If you’re unaware, Intimacy Coordinators review scripts, facilitate group discussions about the sex scenes and meet individually with the actors. It’s all about clarifying the personal boundaries one may have for any given scene. They, more or less, turn into directors for certain scenes.
There has been a very slight pushback on intimacy coordinators. Not many are willing to call them out, and for good reason. Some of the names who have come out against the protocol include Gaspar Noe, Mia Hansen-Løve and Toni Collette.
Hansen-Løve went as far as to call ICs the “virtue police.” Noe bluntly stated, “that doesn’t exist in France.” Whereas, Collette admits she tells them to “leave the set.”
Speaking to The Telegraph, Michael Douglas gave his opinion about intimacy coordinators, and he’s not a fan. In fact, he’s says they harm to the art of filmmaking, stifling the creative process by taking away control from directors.
It’s interesting with all the intimacy coordinators. It feels like executives taking control away from filmmakers […] Sex scenes are like fight scenes; it’s all choreographed. In my experience, you take responsibility as the man to make sure the woman is comfortable; you talk it through. You say, ‘OK, I’m going to touch you here if that’s all right.’ I’m sure there were people that overstepped their boundaries, but before, we seemed to take care of that ourselves […] But I talked to the ladies, [because] I did a few of those sex movies — sexual movies — and we joke about it now, what it would have been like to have an intimacy coordinator working with us…

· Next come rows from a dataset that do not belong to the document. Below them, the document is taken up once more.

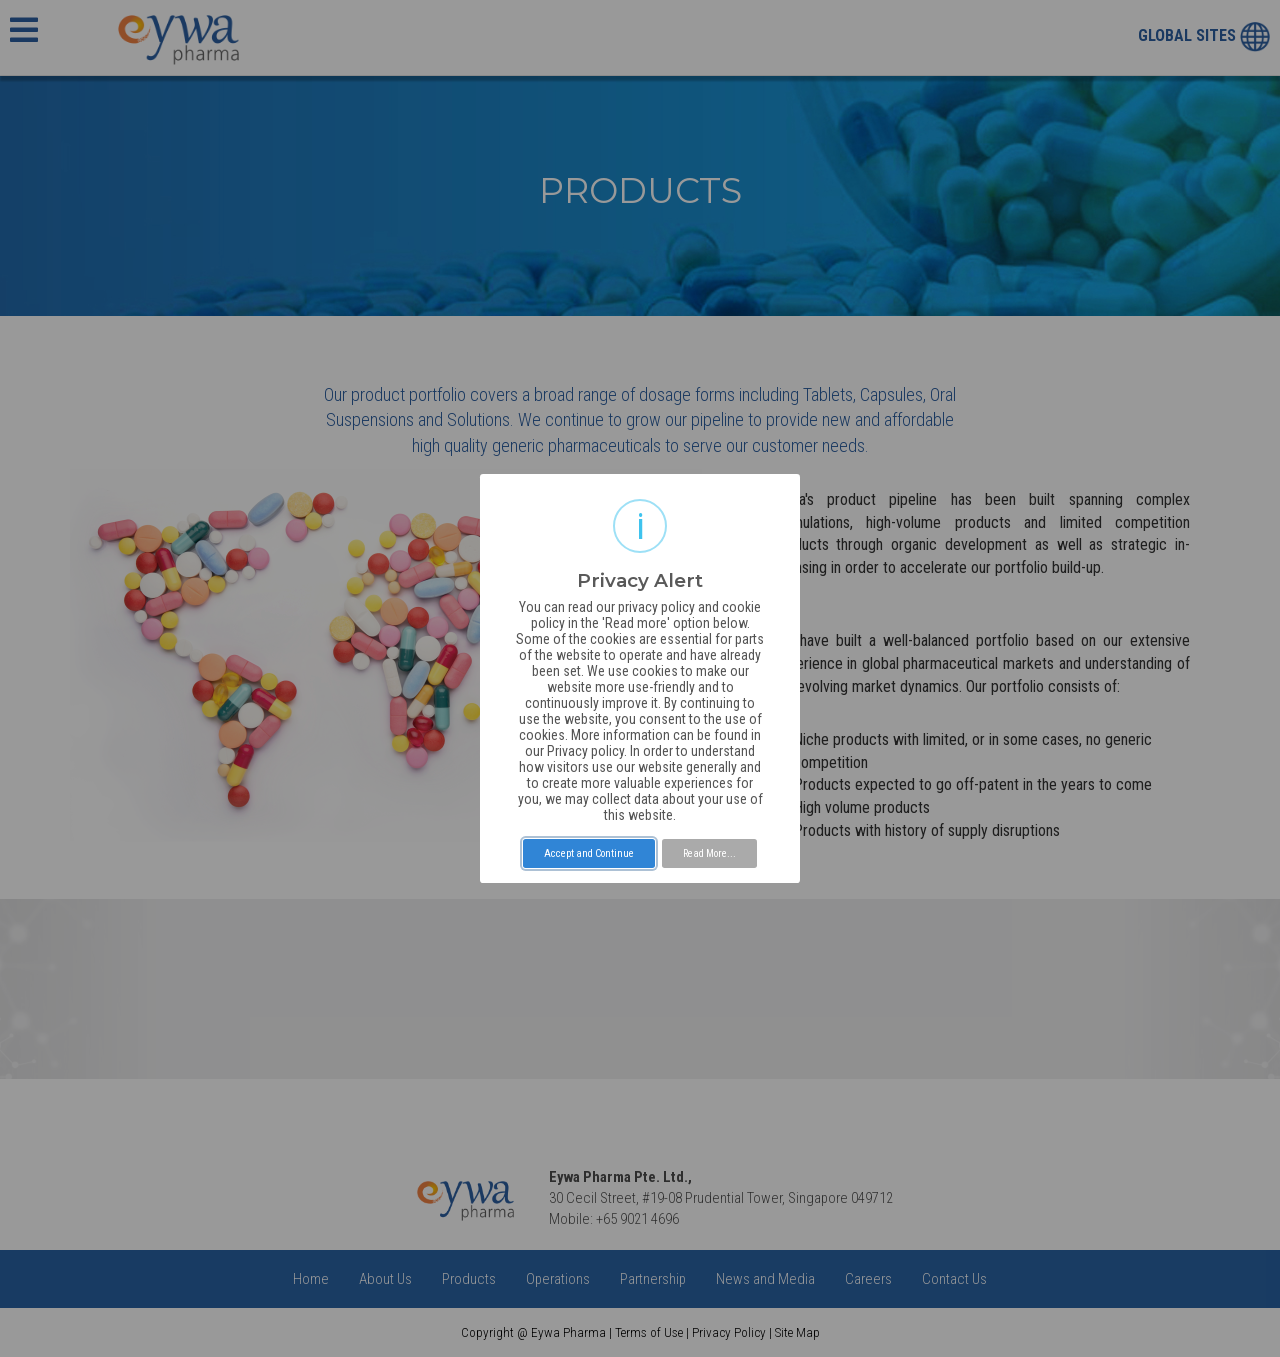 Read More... (709, 853)
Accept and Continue (589, 853) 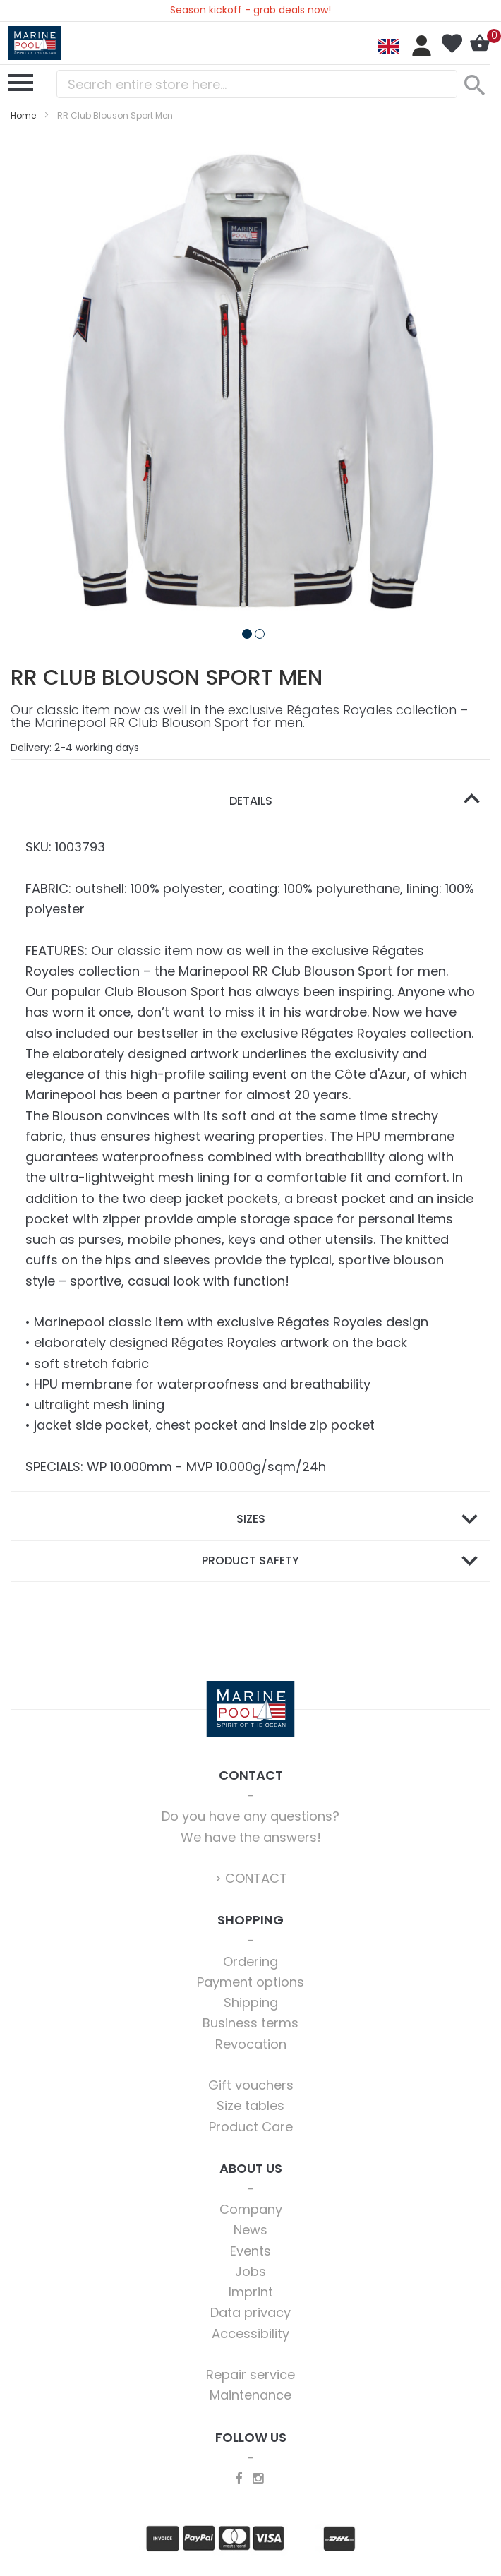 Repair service (250, 2374)
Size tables (250, 2105)
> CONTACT (251, 1878)
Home (23, 115)
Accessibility (250, 2333)
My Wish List (451, 43)
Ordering (250, 1961)
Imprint (251, 2292)
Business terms (250, 2023)
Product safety (250, 1560)
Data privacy (250, 2312)
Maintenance (250, 2395)
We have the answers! (251, 1837)
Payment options (250, 1982)
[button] (244, 631)
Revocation (250, 2044)
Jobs (250, 2271)
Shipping (251, 2002)
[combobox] (256, 84)
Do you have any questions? (250, 1816)
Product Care (251, 2126)
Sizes (250, 1519)
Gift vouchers (251, 2085)
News (250, 2230)
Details (250, 801)
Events (250, 2251)
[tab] (250, 801)
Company (250, 2209)
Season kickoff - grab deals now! (250, 10) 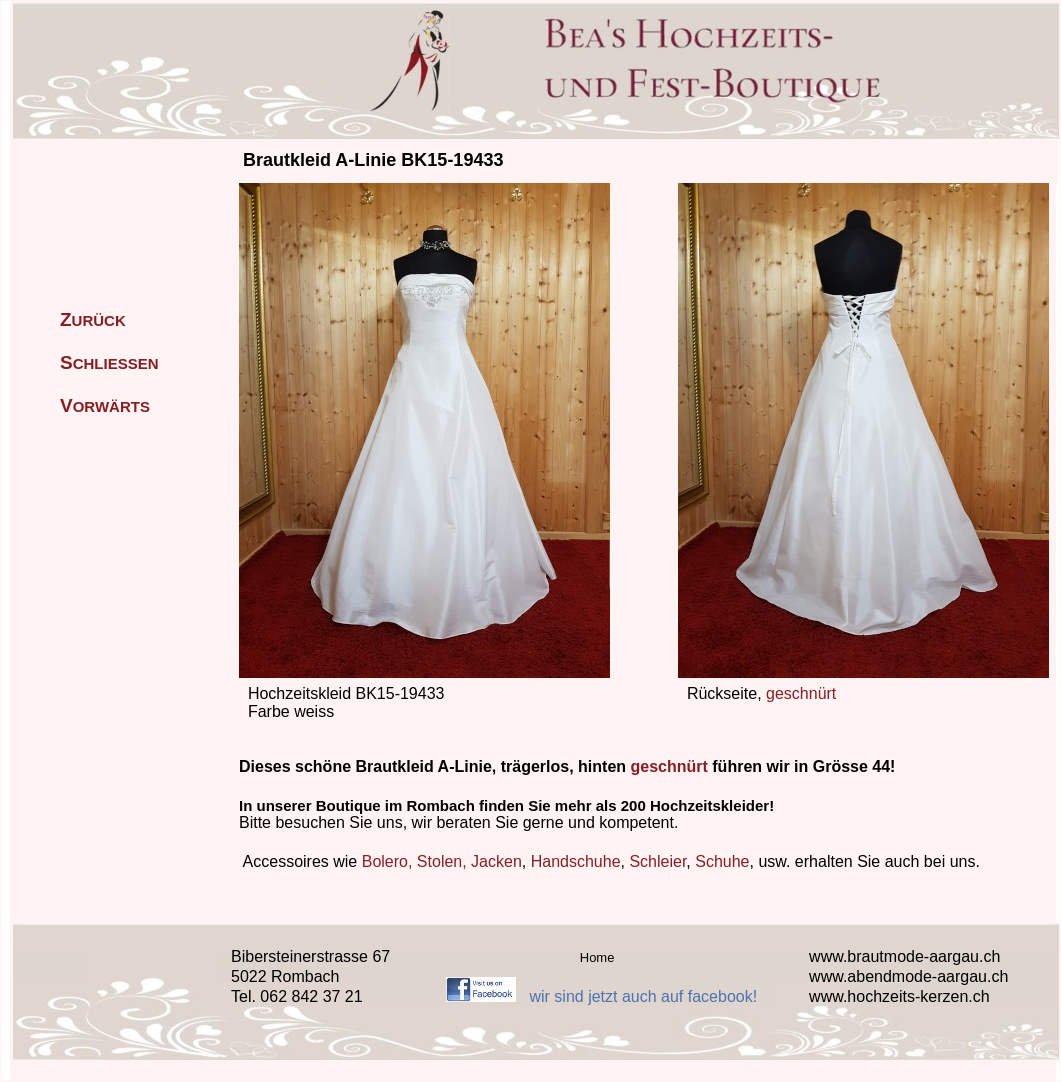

Douglas starred in a handful of ‘90s erotic thrillers (“Disclosure,” “Fatal Attraction,” “Basic Instinct”) so he knows the territory.
It comes down to this: what’s helpful to one person might not always be helpful to the next. In the post-MeToo era, public discourse around consent has changed a lot of on-set behaviors. As film writer Eric Kohn noted last year, “everyone’s so focused about what they can or can’t ask people to do that they stop asking them to do much at all.”